Back in the 1890s, Republican power broker and former U.S. Senator from Ohio, Mark Hanna, explained, “There are two things that are important in politics. The first is money, and I can’t remember the second.” While Hanna’s clever observation places money at the pinnacle of political power, there is something else that can be just as forceful in politics. That is, we, the people, which, as Hanna’s quote illustrates, are often forgotten by our politicians. Nevertheless, while Big Money usually drives our politics, when enough people do rise up, they can overcome the power of Big Money and achieve great social advancements.

More about that in a minute, but first, let’s be clear about one basic fact: Big Money’s grip on our government is not a partisan issue. Members of Congress on both sides of the aisle as well as presidential administrations of both parties are very often guilty of unduly favoring their Big Money donors over their constituents. The truth is, that is how our political system works, and has worked for a very long time. Here are just a couple of outrageous examples:

During the George W. Bush administration, Dick Cheney, the former CEO of Halliburton, one of the world’s largest oil-services companies, used his position as Vice President to strongly support the extractive energy industry. First, he held secret meetings with oil and gas industry executives while drafting the nation’s new energy policy. According to the Los Angeles Times, Cheney’s task force consulted extensively with corporate executives while environmental groups had little input.
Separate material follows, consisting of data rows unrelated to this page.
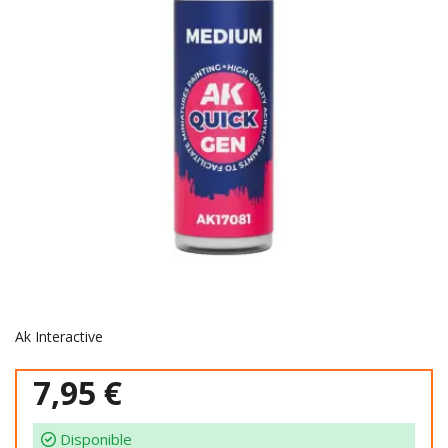
Ak Interactive
7,95 €
Disponible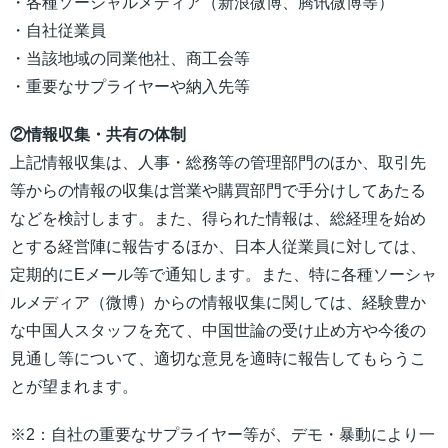
・各種ソーシャルメディア（新浪微博、腾讯微博等）
・自社従業員
・当該地域の同業他社、商工会等
・重要なサプライヤーや納入先等
②情報収集・共有の体制
上記情報収集は、人事・総務等の管理部門のほか、取引先
等からの情報の収集は営業や購買部門で手分けしてあたる
などを検討します。また、得られた情報は、総経理を始め
とする経営陣に報告するほか、日本人従業員に対しては、
定期的にEメール等で通知します。また、特に各種ソーシャ
ルメディア（微博）からの情報収集に関しては、経験豊か
な中国人スタッフを充て、中国世論の受け止め方や今後の
見通し等について、適切な意見を適時に報告してもらうこ
とが望まれます。
※2：自社の重要なサプライヤー等が、デモ・暴動により一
Many of the executives at the White House meetings were generous donors to the Republican Party. Big Money bought very valuable access to the policymaking process.
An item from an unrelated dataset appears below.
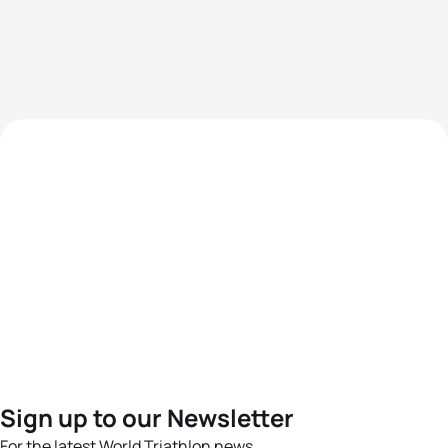
Sign up to our Newsletter
For the latest World Triathlon news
Later, Chaney went as far as deceiving our nation into believing Iraq had WMDs (weapons of mass destruction), so that the United States would invade Iraq and presumably gain control of its vast oil reserves for the benefit of Big Oil. While Big Oil never got possession of Iraq’s oil reserves, with Cheney’s help, Halliburton did obtain numerous government contracts in Iraq worth close to $40 billion during our occupation of that country. At the same time, this needless war-of-choice cost close to two trillion dollars, hundreds of thousands of innocent Iraqi lives, and thousands of American lives. Despite all the death and mayhem he unleashed, Cheney now enjoys a very comfy retirement thanks to his ample government pension and Halliburton nest egg.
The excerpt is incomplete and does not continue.